Ankara Bölge Adliye Mahkemesi 31. Hukuk Dairesi 2021/924 Esas 2023/613 Karar
Karar Dilini Çevir:

Dairesi: Ankara Bölge Adliye Mahkemesi 31. Hukuk Dairesi
Esas No: 2021/924
Karar No: 2023/613
Karar Tarihi: 09.05.2023

T.C. ANKARA BÖLGE ADLİYE MAHKEMESİ BAM 31. HUKUK DAİRESİ
T.C.
ANKARA
BÖLGE ADLİYE MAHKEMESİ
31.HUKUK DAİRESİ
(İnceleme Aşamasında / Duruşmasız)
(Başvuru Kabul/Gönderme/HMK m. 353/1-a.6)
DOSYA NO: 2021/924 Esas
KARAR NO: 2023/613
T Ü R K M İ L L E T İ A D I N A
İ S T İ N A F K A R A R I
BAŞKAN: ... (...)
ÜYE: ... (...)
ÜYE: ... (...)
KATİP: ... (...)
İNCELENEN KARARIN
MAHKEMESİ: ANKARA 4. ASLİYE TİCARET MAHKEMESİ
TARİHİ: 21/01/2021
NUMARASI: 2016/464 Esas-2021/24 Karar
DAVACI/KARŞI DAVALI: ...- ...
VEKİLİ:
DAVALI/KARŞI DAVACI: ... -...
VEKİLİ:
DAVANIN KONUSU: İtirazın İptali/Alacak (Eser Sözleşmesinden Kaynaklanan)
KARAR TARİHİ: 09/05/2023
KARAR YAZIM TARİHİ: 11/05/2023
Taraflar arasında görülen İtirazın İptali/Alacak (Eser Sözleşmesinden Kaynaklanan) davasında mahkemece asıl davanın kısmen kabulüne kısmen reddine, karşı davanın reddine dair verilen karara karşı süresi içinde davalı/karşı davacı vekili tarafından istinaf kanun yoluna başvurulması üzerine yapılan incelemede;
TARAFLARIN İDDİA VE SAVUNMALARININ ÖZETİ:
Davacı karşı davalı vekili Av. ... ; ... ilçesinde bulunan “... 50 Yatakloı Hastane inşaatı işinin" davalı Şirkete ihale edildiğini, taraflar arasında akdedilen 02/01/2015 tarihli sözleşme ile müvekkili Şirketin hastanenin andezit cephe kaplaması imalatı işini alt yüklenici olarak üstlendiğini, müvekkilinin sözleşme konusu işi tamamladığını, ancak sözleşmeden kaynaklanan fatura ve cari hesap konusu hak ediş alacağı miktarı olan 61.536,21-TL alacağın müvekkiline ödenmediği gibi bu nedenle Ankara 32. İcra Müdürlüğü’nün 2016/5817E. sayılı takip dosyasında başlattıkları takibe vâki haksız yere itiraz edildiğini beyanla davanın akibe vâki haksız itirazının iptali ile takibin devamına, % 20 oranında icra-inkâr tazminatının yargılama giderleri ile birlikte davalıdan tahsiline karar verilmesini talep etmiştir.
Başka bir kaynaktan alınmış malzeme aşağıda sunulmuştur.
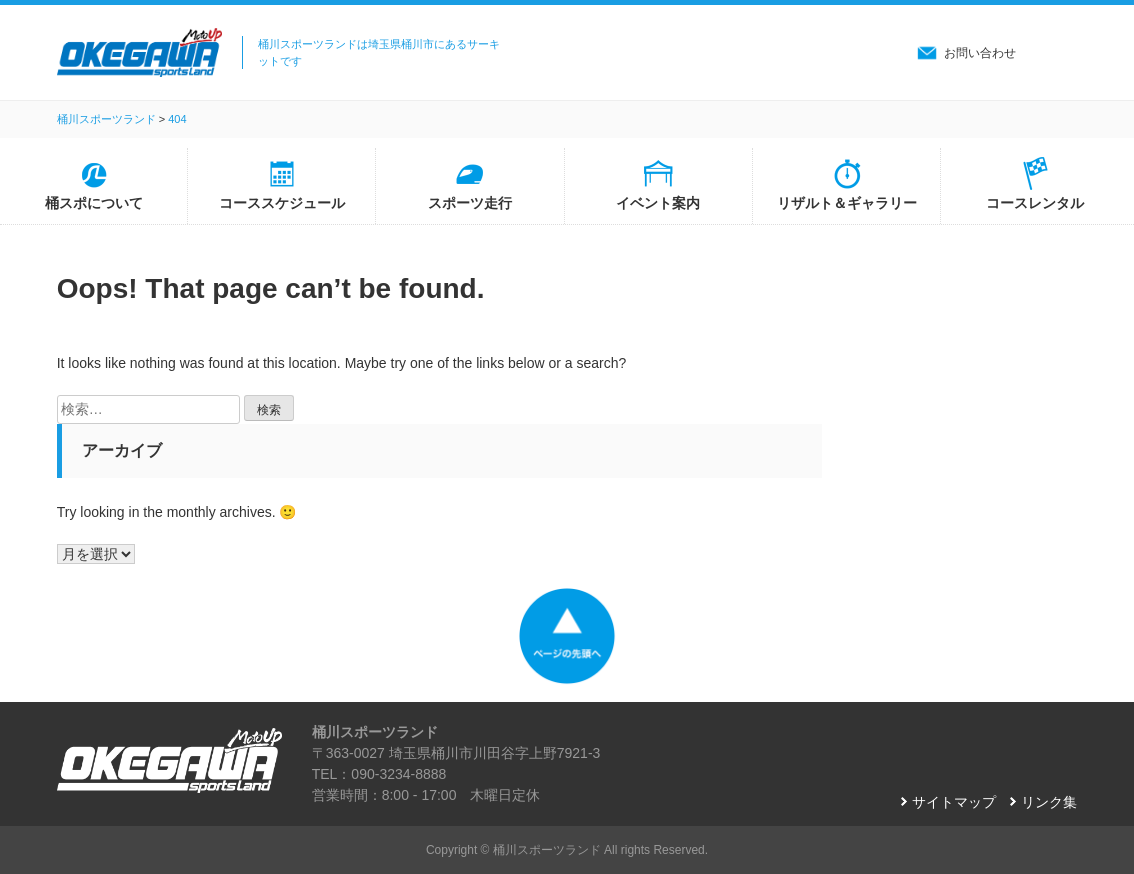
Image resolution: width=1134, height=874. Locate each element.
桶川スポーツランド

Davalı karşı davacı vekili Av. ...; davacının aynı davayı Gölbaşı 1.ASHM’nin 2016/111Esasında da açtığını ve bu nedenle derdestlik itirazlarının bulunduğunu, davalının sözleşme konusu edimini süresinde ifa etmediğini ve davacıya gecikme cezası uygulanması gerektiğini, davacının davada dayandığı 20/01/2016 tarihli ve 10.725,00-TL bedelli faturasının müvekkili tarafından iade edildiğini, davacı tarafından çalıştırdığı işçilere ait SGK kesintilerini ödememesi nedeni ile müvekkilinin sözkonusu kesintilerini müvekkilinin ekli dekontlar ile işin idare’ye teslimi ile geçiçi ve kesin kabulünde sorumluluğunun davacıya ait olmasına rağmen bu hususa uyulmadığın beyanla asıl davanın reddi ile müvekkili lehine kötüniyet tazminatına hükmedilmesine, işin sözleşme gereğince en geç 02/03/2015 tarihinde teslimi gerektiği halde süresinde teslim edilmemesi nedeni ile açtıkları karşı davanın kabulü ile; fazlaya ilişkin talep hakları saklı kalmak kaydıyla 5.000,00-TL gecikme cezasının asıl davalı-k.davacıdan tahsiline karar verilmesini talep etmiştir.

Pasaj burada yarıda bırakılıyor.